--- EXERCISE INSTRUCTIONS ---
For every entry below, give an exact repeat and leave out the pictures.

Page-level text extractions
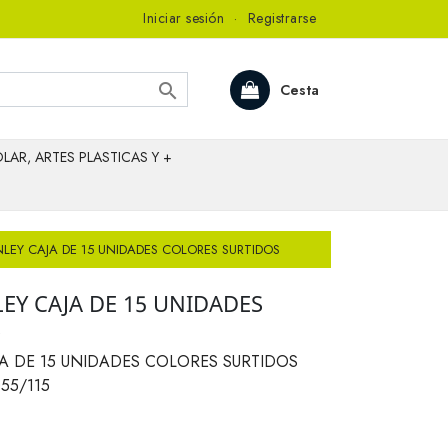
Iniciar sesión
·
Registrarse

Cesta
LAR, ARTES PLASTICAS Y +
LEY CAJA DE 15 UNIDADES COLORES SURTIDOS
EY CAJA DE 15 UNIDADES
S
A DE 15 UNIDADES COLORES SURTIDOS
55/115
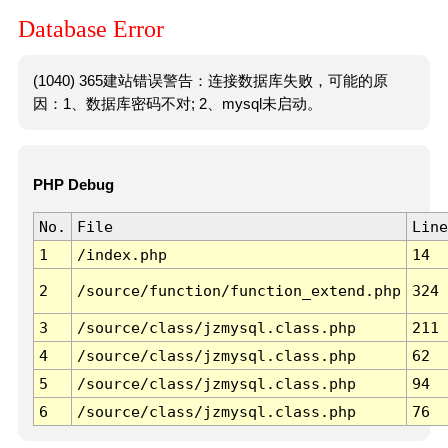
Database Error
(1040) 365建站错误警告：连接数据库失败，可能的原
因：1、数据库密码不对; 2、mysql未启动。
PHP Debug
No.
File
Line
1
/index.php
14
2
/source/function/function_extend.php
324
3
/source/class/jzmysql.class.php
211
4
/source/class/jzmysql.class.php
62
5
/source/class/jzmysql.class.php
94
6
/source/class/jzmysql.class.php
76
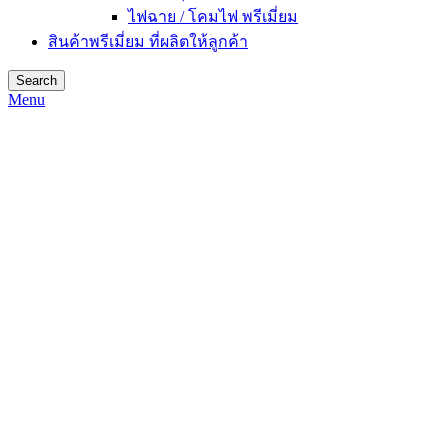
ไฟฉาย / โคมไฟ พรีเมี่ยม
สินค้าพรีเมี่ยม ที่ผลิตให้ลูกค้า
Search
Menu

--- TASK RESULT ---
Iniciar sesión
·
Registrarse

Cesta
LAR, ARTES PLASTICAS Y +
LEY CAJA DE 15 UNIDADES COLORES SURTIDOS
EY CAJA DE 15 UNIDADES
S
A DE 15 UNIDADES COLORES SURTIDOS
55/115
Database Error
(1040) 365建站错误警告：连接数据库失败，可能的原
因：1、数据库密码不对; 2、mysql未启动。
PHP Debug
No.
File
Line
1
/index.php
14
2
/source/function/function_extend.php
324
3
/source/class/jzmysql.class.php
211
4
/source/class/jzmysql.class.php
62
5
/source/class/jzmysql.class.php
94
6
/source/class/jzmysql.class.php
76
ไฟฉาย / โคมไฟ พรีเมี่ยม
สินค้าพรีเมี่ยม ที่ผลิตให้ลูกค้า
Search
Menu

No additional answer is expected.